= PROBLEM STATEMENT =
In the listing below, find the line containing "Designer Plain Palazzo With" and the line containing "Sports Council", then copy exactly everything from the first through the second, except the pictures.

= DATA EXCERPTS =
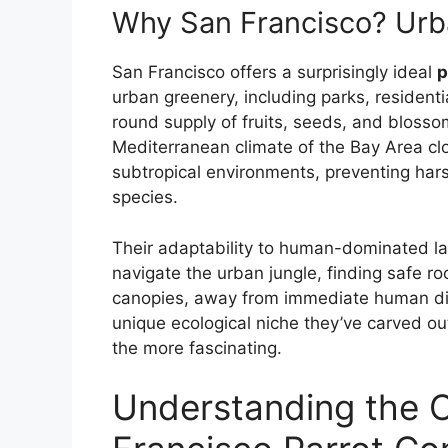
Why San Francisco? Urb
San Francisco offers a surprisingly ideal
p
urban greenery, including parks, residenti
round supply of fruits, seeds, and blosso
Mediterranean climate of the Bay Area cl
subtropical environments, preventing har
species.
Their adaptability to human-dominated l
navigate the urban jungle, finding safe ro
canopies, away from immediate human dis
unique ecological niche they’ve carved ou
the more fascinating.
Understanding the 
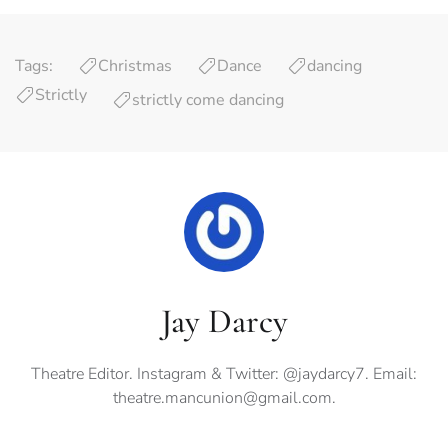
Tags:
Christmas
Dance
dancing
Strictly
strictly come dancing
Jay Darcy
Theatre Editor. Instagram & Twitter: @jaydarcy7. Email:
theatre.mancunion@gmail.com
.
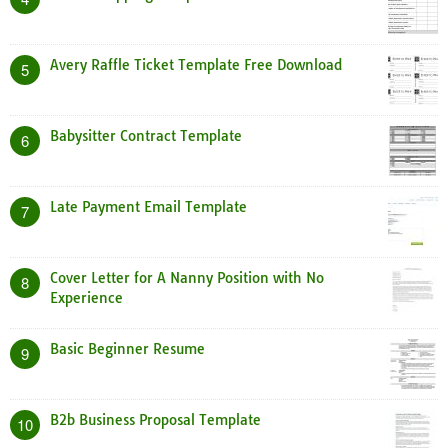
Avery Raffle Ticket Template Free Download
5
Babysitter Contract Template
6
Late Payment Email Template
7
Cover Letter for A Nanny Position with No
8
Experience
Basic Beginner Resume
9
B2b Business Proposal Template
10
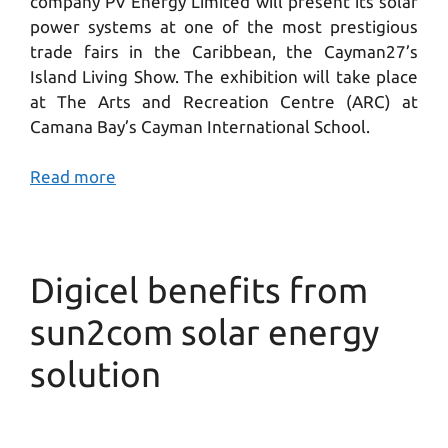
company PV Energy Limited will present its solar
power systems at one of the most prestigious
trade fairs in the Caribbean, the Cayman27’s
Island Living Show. The exhibition will take place
at The Arts and Recreation Centre (ARC) at
Camana Bay’s Cayman International School.
Read more
Digicel benefits from
sun2com solar energy
solution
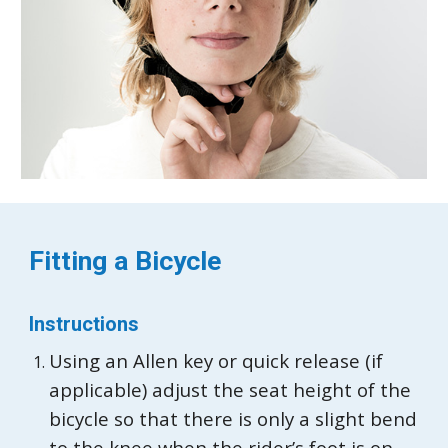
Fitting a
Bicycle
Instructions
Using an Allen key or quick release (if
applicable) adjust the seat height of the
bicycle so that there is only a slight bend
to the knee when the rider’s foot is on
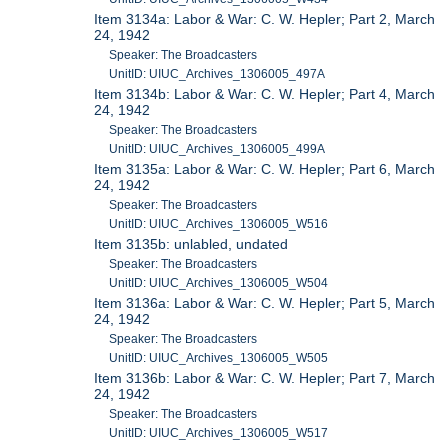
Item 3134a: Labor & War: C. W. Hepler; Part 2, March
24, 1942
Speaker: The Broadcasters
UnitID: UIUC_Archives_1306005_497A
Item 3134b: Labor & War: C. W. Hepler; Part 4, March
24, 1942
Speaker: The Broadcasters
UnitID: UIUC_Archives_1306005_499A
Item 3135a: Labor & War: C. W. Hepler; Part 6, March
24, 1942
Speaker: The Broadcasters
UnitID: UIUC_Archives_1306005_W516
Item 3135b: unlabled, undated
Speaker: The Broadcasters
UnitID: UIUC_Archives_1306005_W504
Item 3136a: Labor & War: C. W. Hepler; Part 5, March
24, 1942
Speaker: The Broadcasters
UnitID: UIUC_Archives_1306005_W505
Item 3136b: Labor & War: C. W. Hepler; Part 7, March
24, 1942
Speaker: The Broadcasters
UnitID: UIUC_Archives_1306005_W517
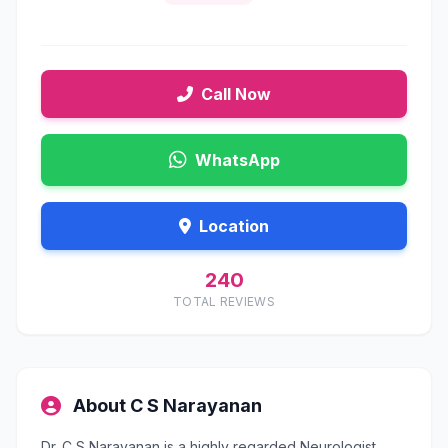
Call Now
WhatsApp
Location
240
TOTAL REVIEWS
About C S Narayanan
Dr. C S Narayanan is a highly regarded Neurologist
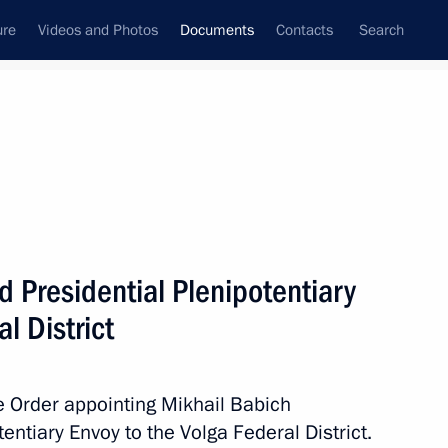
ure
Videos and Photos
Documents
Contacts
Search
December, 2011
Next
f of the Government
 Presidential Plenipotentiary
l District
orphaned children submitted to State Duma
 Order appointing Mikhail Babich
tentiary Envoy to the Volga Federal District.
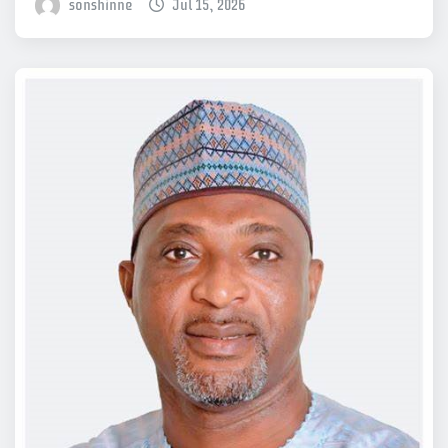
sonshinne
Jul 15, 2026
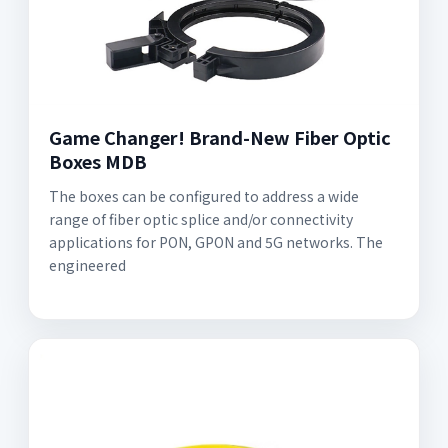
Game Changer! Brand-New Fiber Optic
Boxes MDB
The boxes can be configured to address a wide
range of fiber optic splice and/or connectivity
applications for PON, GPON and 5G networks. The
engineered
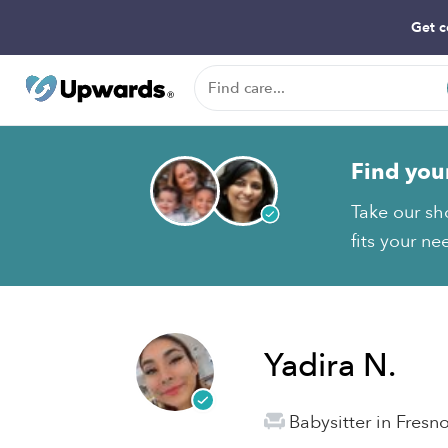
Get c
Find you
Take our sh
fits your ne
Yadira N.
Babysitter in Fresn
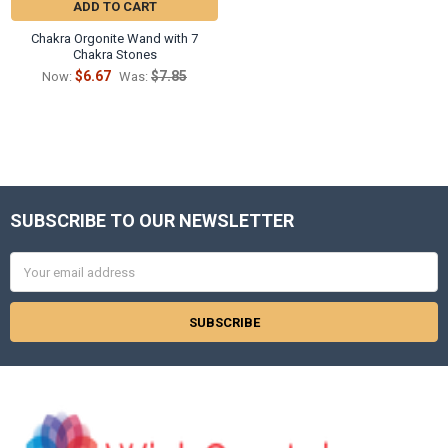
ADD TO CART
Chakra Orgonite Wand with 7
Chakra Stones
$6.67
$7.85
Now:
Was:
SUBSCRIBE TO OUR NEWSLETTER
Footer
Email
Address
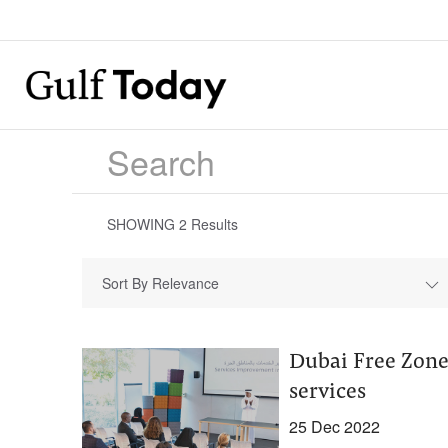
SHOWING
2
Results
Sort By Relevance
Dubai Free Zones
services
25 Dec 2022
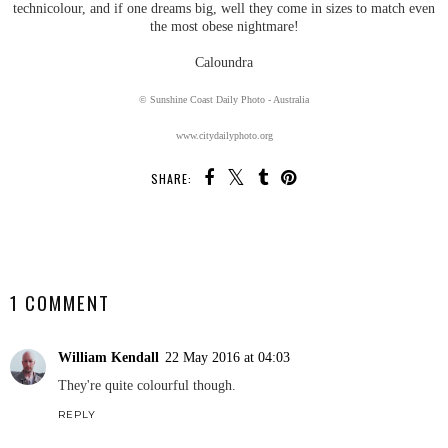
technicolour, and if one dreams big, well they come in sizes to match even
the most obese nightmare!
Caloundra
© Sunshine Coast Daily Photo - Australia
www.citydailyphoto.org
SHARE:
SHARE
1 COMMENT
William Kendall
22 May 2016 at 04:03
They're quite colourful though.
REPLY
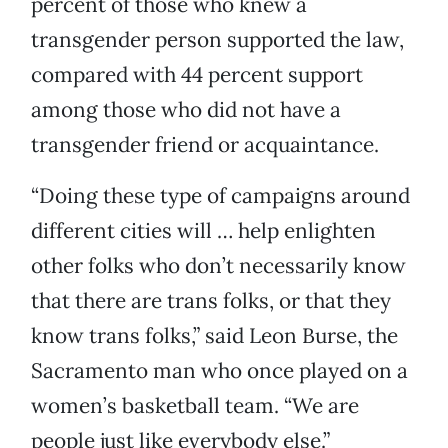
percent of those who knew a
transgender person supported the law,
compared with 44 percent support
among those who did not have a
transgender friend or acquaintance.
“Doing these type of campaigns around
different cities will … help enlighten
other folks who don’t necessarily know
that there are trans folks, or that they
know trans folks,” said Leon Burse, the
Sacramento man who once played on a
women’s basketball team. “We are
people just like everybody else.”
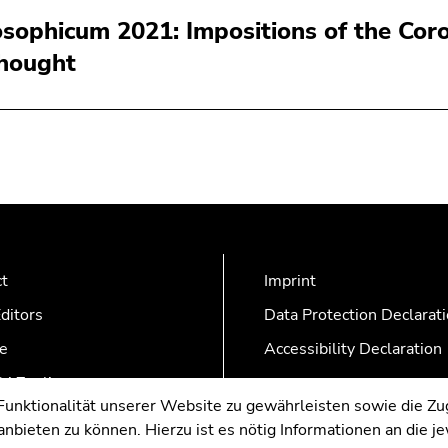
osophicum 2021: Impositions of the Coro
thought
ct
Imprint
ditors
Data Protection Declarat
e
Accessibility Declaration
AZonline
nktionalität unserer Website zu gewährleisten sowie die Zug
nbieten zu können. Hierzu ist es nötig Informationen an die j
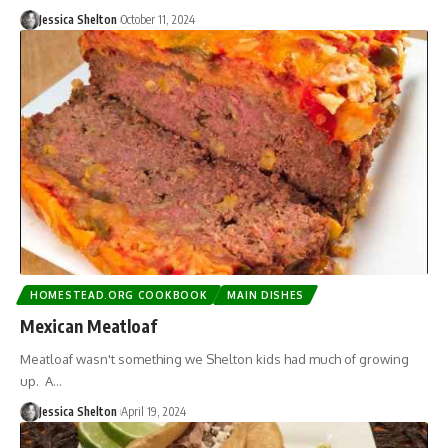
Jessica Shelton
October 11, 2024
HOMESTEAD.ORG COOKBOOK
MAIN DISHES
Mexican Meatloaf
Meatloaf wasn't something we Shelton kids had much of growing
up. A…
Jessica Shelton
April 19, 2024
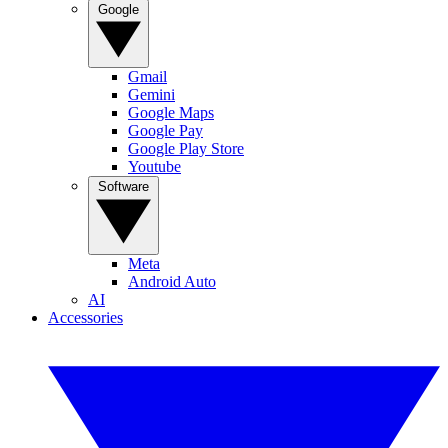
Google
Gmail
Gemini
Google Maps
Google Pay
Google Play Store
Youtube
Software
Meta
Android Auto
AI
Accessories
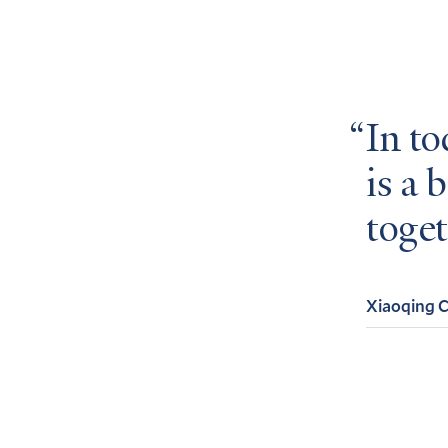
In to
is a 
toget
Xiaoqing 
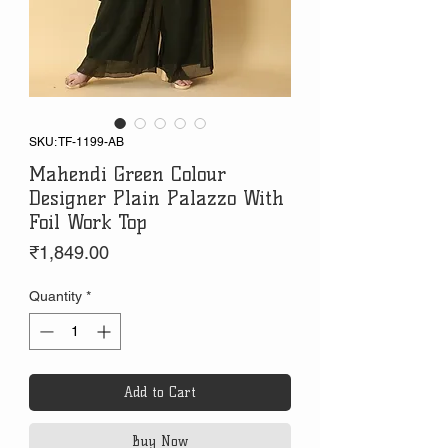
SKU: TF-1199-AB
Mahendi Green Colour
Designer Plain Palazzo With
Foil Work Top
Price
₹1,849.00
Quantity
*
Add to Cart
Buy Now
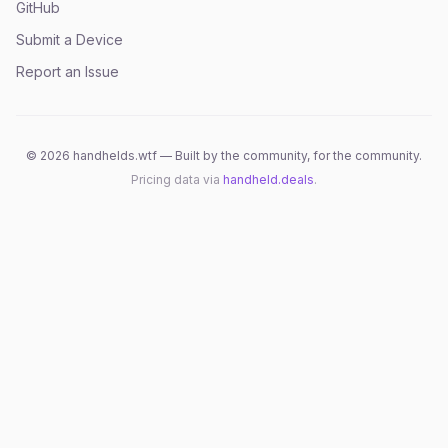
GitHub
Submit a Device
Report an Issue
©
2026
handhelds.wtf — Built by the community, for the community.
Pricing data via
handheld.deals
.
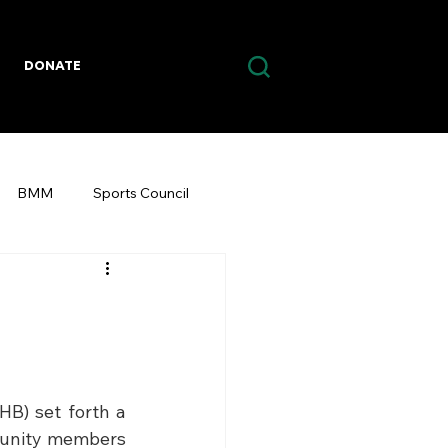
DONATE
BMM
Sports Council
B) set forth a 
munity members 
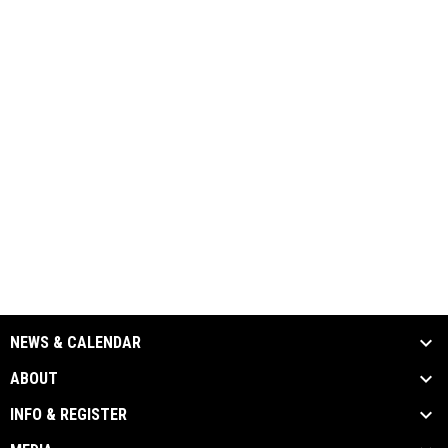
NEWS & CALENDAR
ABOUT
INFO & REGISTER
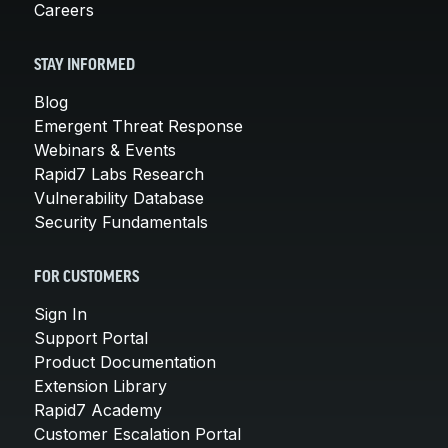
Careers
STAY INFORMED
Blog
Emergent Threat Response
Webinars & Events
Rapid7 Labs Research
Vulnerability Database
Security Fundamentals
FOR CUSTOMERS
Sign In
Support Portal
Product Documentation
Extension Library
Rapid7 Academy
Customer Escalation Portal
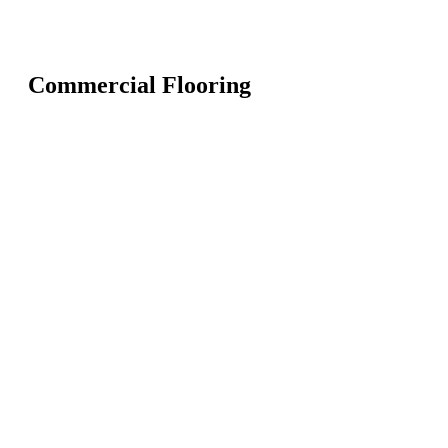
Commercial Flooring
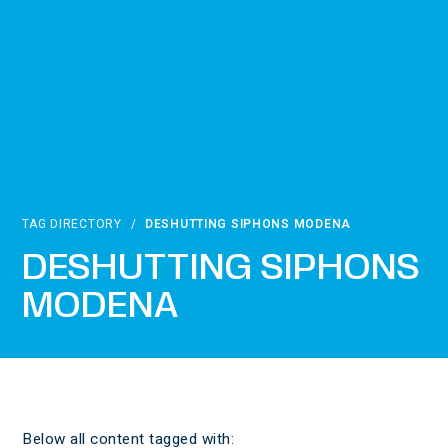
TAG DIRECTORY
/
DESHUTTING SIPHONS MODENA
DESHUTTING SIPHONS
MODENA
Below all content tagged with:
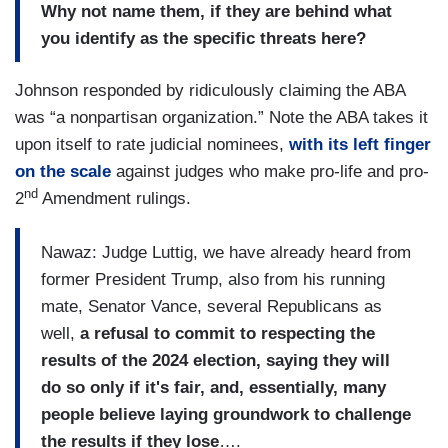
Why not name them, if they are behind what
you identify as the specific threats here?
Johnson responded by ridiculously claiming the ABA
was “a nonpartisan organization.” Note the ABA takes it
upon itself to rate judicial nominees,
with its left finger
on the scale
against judges who make pro-life and pro-
nd
2
Amendment rulings.
Nawaz: Judge Luttig, we have already heard from
former President Trump, also from his running
mate, Senator Vance, several Republicans as
well,
a refusal to commit to respecting the
results of the 2024 election, saying they will
do so only if it's fair, and, essentially, many
people believe laying groundwork to challenge
the results if they lose
….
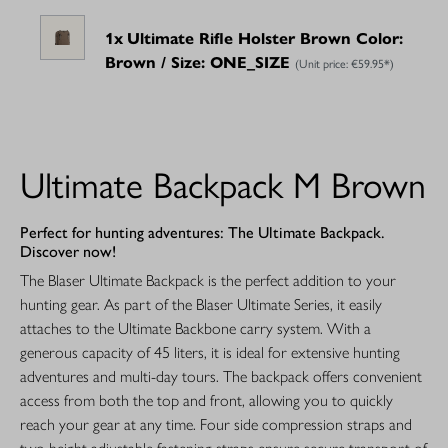
1x
Ultimate Rifle Holster Brown Color:
Brown / Size: ONE_SIZE
(Unit price:
€59.95*
)
Ultimate Backpack M Brown
Perfect for hunting adventures: The Ultimate Backpack.
Discover now!
The Blaser Ultimate Backpack is the perfect addition to your
hunting gear. As part of the Blaser Ultimate Series, it easily
attaches to the Ultimate Backbone carry system. With a
generous capacity of 45 liters, it is ideal for extensive hunting
adventures and multi-day tours. The backpack offers convenient
access from both the top and front, allowing you to quickly
reach your gear at any time. Four side compression straps and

= ANSWER AREA =
Designer Plain Palazzo With
Foil Work Top
Price
₹1,849.00
Quantity
*
Add to Cart
Buy Now
GitHub
Submit a Device
Report an Issue
©
2026
handhelds.wtf — Built by the community, for the community.
Pricing data via
handheld.deals
.
DONATE
BMM
Sports Council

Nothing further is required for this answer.